There is much more to Gannon University than meets the eye. While the buildings on the outside may appear to be ordinary, their individual stories are fascinating.
The campus is a mix of old-fashioned and modern buildings, all of which have unique and individual stories within themselves.
The history of the university begins with Old Main, which is located on the corner of sixth and Peach streets. Formerly the Strong mansion, it was completed in 1893 by Charles and Annie Strong at a cost of $480,000, and furnished for an additional cost of $800,000.
Charles and Annie Strong, one of the wealthiest families in Pennsylvania at the time, made their money through investments in the railroad and utilities industries.
Over the years, many prominent guests such as Lech Walesa, former president of Poland and Archbishop Desmond Tutu were entertained in the mansion.
On Sept. 17, 1912, President William H. Taft, a Yale classmate of Charles Strong, came to address a Chamber of Commerce dinner and stayed at the Strong Mansion during his visit.
The Strong Mansion was then purchased by Bishop John Mark Gannon for $50,000, for use as Gannon College, an all-male institution with an enrollment of less than 20.
One of the main rooms in the building, called the “Gold Room,” was originally used as a gentlemen’s parlor and smoking room when it was the Strong mansion. The room is full of 14 karat gold leaves, giving it a value of more than $30,000 alone.
The dining room, which is right across from the Gold Room, was used as the student cafeteria when the building served as Gannon College during its original founding in 1941.

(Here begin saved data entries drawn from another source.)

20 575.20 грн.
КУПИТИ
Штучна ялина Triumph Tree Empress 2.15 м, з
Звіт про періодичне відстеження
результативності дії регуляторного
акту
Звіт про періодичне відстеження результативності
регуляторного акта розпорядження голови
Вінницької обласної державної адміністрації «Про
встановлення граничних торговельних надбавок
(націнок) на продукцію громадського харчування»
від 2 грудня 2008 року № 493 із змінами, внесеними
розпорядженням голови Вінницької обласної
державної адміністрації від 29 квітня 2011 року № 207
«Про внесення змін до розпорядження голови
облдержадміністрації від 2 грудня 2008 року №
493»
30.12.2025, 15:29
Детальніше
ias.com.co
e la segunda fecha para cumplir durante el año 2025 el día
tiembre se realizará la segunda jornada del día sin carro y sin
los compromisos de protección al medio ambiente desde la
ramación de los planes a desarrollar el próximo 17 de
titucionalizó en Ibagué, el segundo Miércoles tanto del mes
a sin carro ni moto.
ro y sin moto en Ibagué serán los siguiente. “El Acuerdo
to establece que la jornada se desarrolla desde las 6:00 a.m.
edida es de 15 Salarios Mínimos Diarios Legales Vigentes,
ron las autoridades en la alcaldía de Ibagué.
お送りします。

The Old Main board room is used for various banquets and conferences the university is hosting. When the building belonged to the Strong family, the board room served as an entertainment room for guests.
All of the classrooms, the cafeteria and dorm rooms were in Old Main, as the entire building also served as the school at the time.

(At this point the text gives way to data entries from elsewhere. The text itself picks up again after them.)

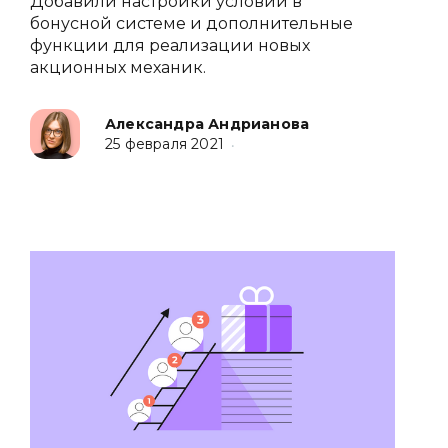
Добавили настройки условий в
бонусной системе и дополнительные
функции для реализации новых
акционных механик.
Александра Андрианова
25 февраля 2021
•
🍔
✏️
✏️
🍔
🍔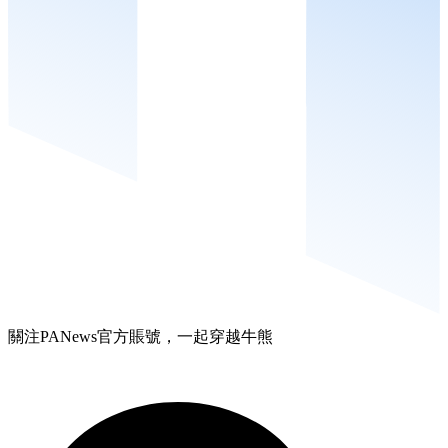
關注PANews官方賬號，一起穿越牛熊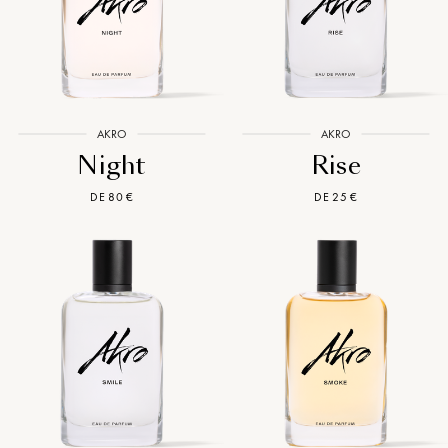
AKRO
AKRO
Night
Rise
DE 80 €
DE 25 €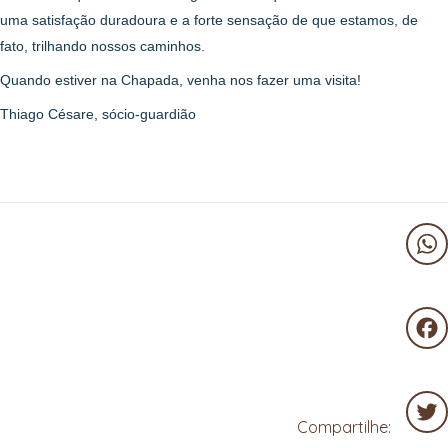
uma satisfação duradoura e a forte sensação de que estamos, de
fato, trilhando nossos caminhos.
Quando estiver na Chapada, venha nos fazer uma visita!
Thiago Césare, sócio-guardião
Wha
Fac
Compartilhe: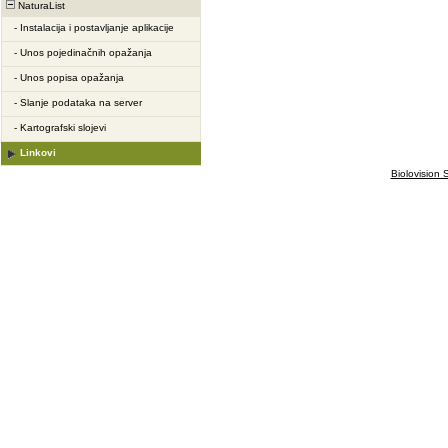
NaturaList
-
Instalacija i postavljanje aplikacije
-
Unos pojedinačnih opažanja
-
Unos popisa opažanja
-
Slanje podataka na server
-
Kartografski slojevi
Linkovi
Biolovision S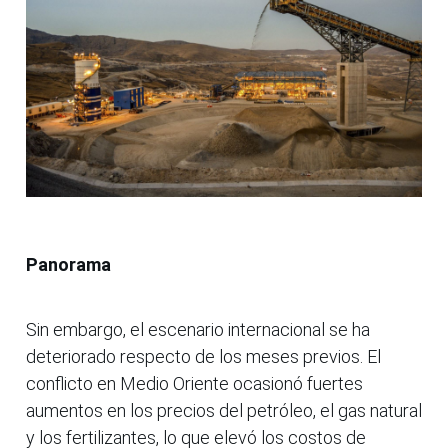
Panorama
Sin embargo, el escenario internacional se ha
deteriorado respecto de los meses previos. El
conflicto en Medio Oriente ocasionó fuertes
aumentos en los precios del petróleo, el gas natural
y los fertilizantes, lo que elevó los costos de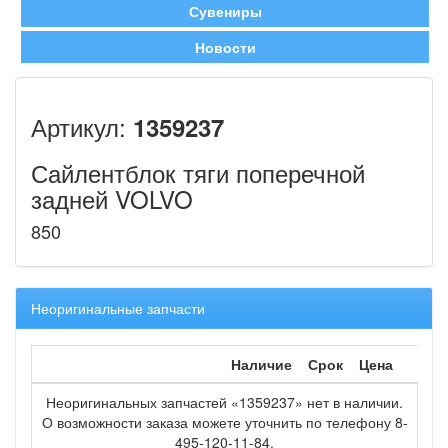
Сувениры
Новости
Артикул:
1359237
Сайлентблок тяги поперечной
задней VOLVO
850
Неоригинальные запчасти
Наличие
Срок
Цена
Неоригинальных запчастей «1359237» нет в наличии.
О возможности заказа можете уточнить по телефону 8-
495-120-11-84.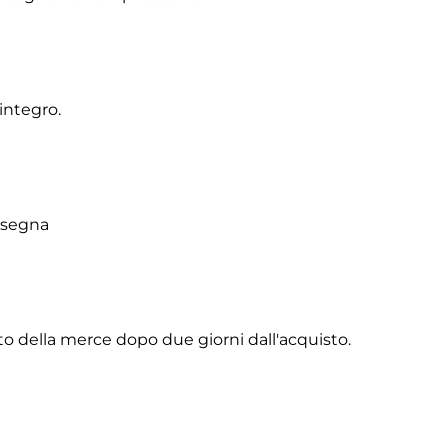
integro.
onsegna
to della merce dopo due giorni dall'acquisto.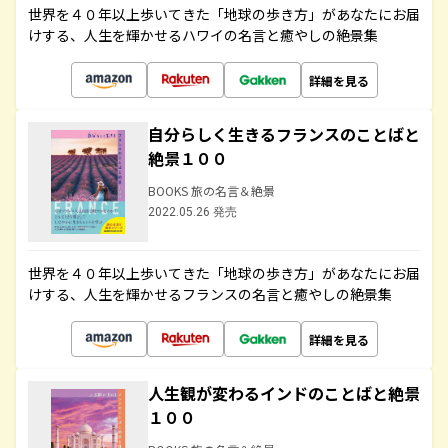
世界を４０年以上歩いてきた「地球の歩き方」があなたにお届
けする、人生を輝かせるハワイの名言と癒やしの絶景集
詳細を見る
自分らしく生きるフランスのことばと
絶景１００
BOOKS 旅の名言＆絶景
2022.05.26 発売
世界を４０年以上歩いてきた「地球の歩き方」があなたにお届
けする、人生を輝かせるフランスの名言と癒やしの絶景集
詳細を見る
人生観が変わるインドのことばと絶景
１００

Today, the building is valued at more than $7 million and is home to the offices of upper administrators, including the president, provost, alumni services, communications and more.

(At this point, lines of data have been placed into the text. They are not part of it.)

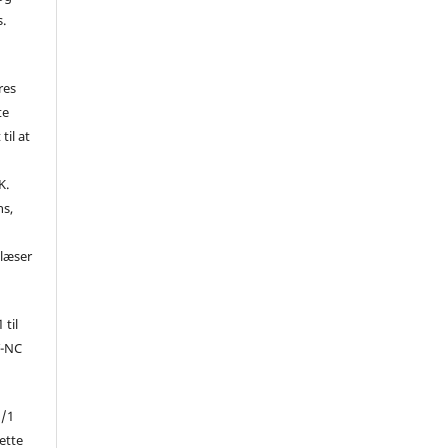
s.
res
te
til at
K.
ns,
d
 læser
 til
Y-NC
1/1
ette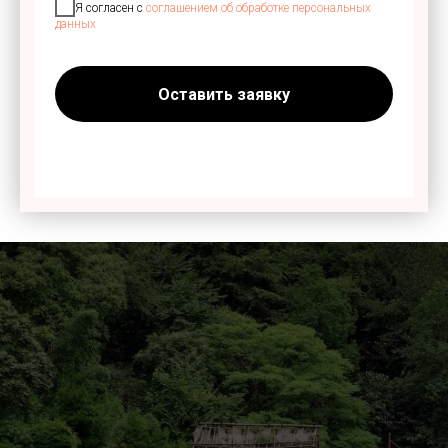
Я согласен с
соглашением об обработке персональных
данных
Оставить заявку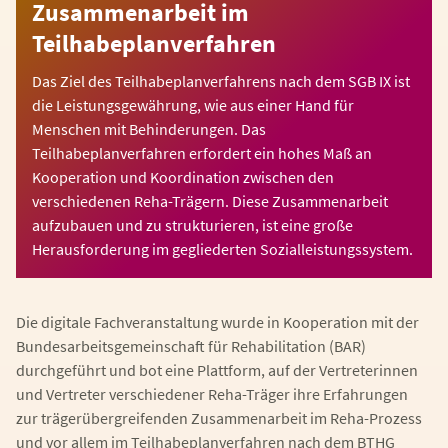
Zusammenarbeit im
Teilhabeplanverfahren
Das Ziel des Teilhabeplanverfahrens nach dem SGB IX ist
die Leistungsgewährung, wie aus einer Hand für
Menschen mit Behinderungen. Das
Teilhabeplanverfahren erfordert ein hohes Maß an
Kooperation und Koordination zwischen den
verschiedenen Reha-Trägern. Diese Zusammenarbeit
aufzubauen und zu strukturieren, ist eine große
Herausforderung im gegliederten Sozialleistungssystem.
Die digitale Fachveranstaltung wurde in Kooperation mit der
Bundesarbeitsgemeinschaft für Rehabilitation (BAR)
durchgeführt und bot eine Plattform, auf der Vertreterinnen
und Vertreter verschiedener Reha-Träger ihre Erfahrungen
zur trägerübergreifenden Zusammenarbeit im Reha-Prozess
und vor allem im Teilhabeplanverfahren nach dem BTHG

Melissa Hanigosky, a sophomore chemistry and chemical engineering major and tour guide, said that on tour, Old Main holds more than an aesthetic value.
“When taking families on tour, I tell them that one of the main reasons we show Old Main is because it’s interesting to see where our campus began and where we are now,” she said.
The families find it interesting that we went from being an all-male school in one building to a co-educational school spread over five blocks.”
Melanie Evans, a sophomore psychology major, said the history of Old Main is quite fascinating.
“A background like that gives Gannon a historical context that larger schools may not have,” she said. “It’s really cool to know that just this building alone has had so much history.”
While there are no classrooms in Old Main, the building is still heavy with student participation due to meetings that occur in the Old Main Board Room and the dining room.
Another building on campus with lots of unknown history is the Gitnik Manse, also known as the Office of Admissions.
Before the building was home to admissions, it was home to four different families over a period of about 100 years.
First to live in the home was Francis F. Marshall, an attorney who was appointed U.S. commissioner under President Lincoln’s first administration in 1861.
He was admitted to practice in the U.S. and Supreme Courts in 1864, and formed a law partnership with his father and succeeded his father, James C. Marshall, in a number of his other positions.
Francis and his family took up residence in the household from 1885 to 1887.
After Marshall and his family moved out, the building went through periods of vacancies and residencies until 2000, when Paul Gitnik purchased it and took it upon himself to do a complete renovation to the exterior of the building.
Some of these renovations included roof and gutter replacement, brick restoration and more.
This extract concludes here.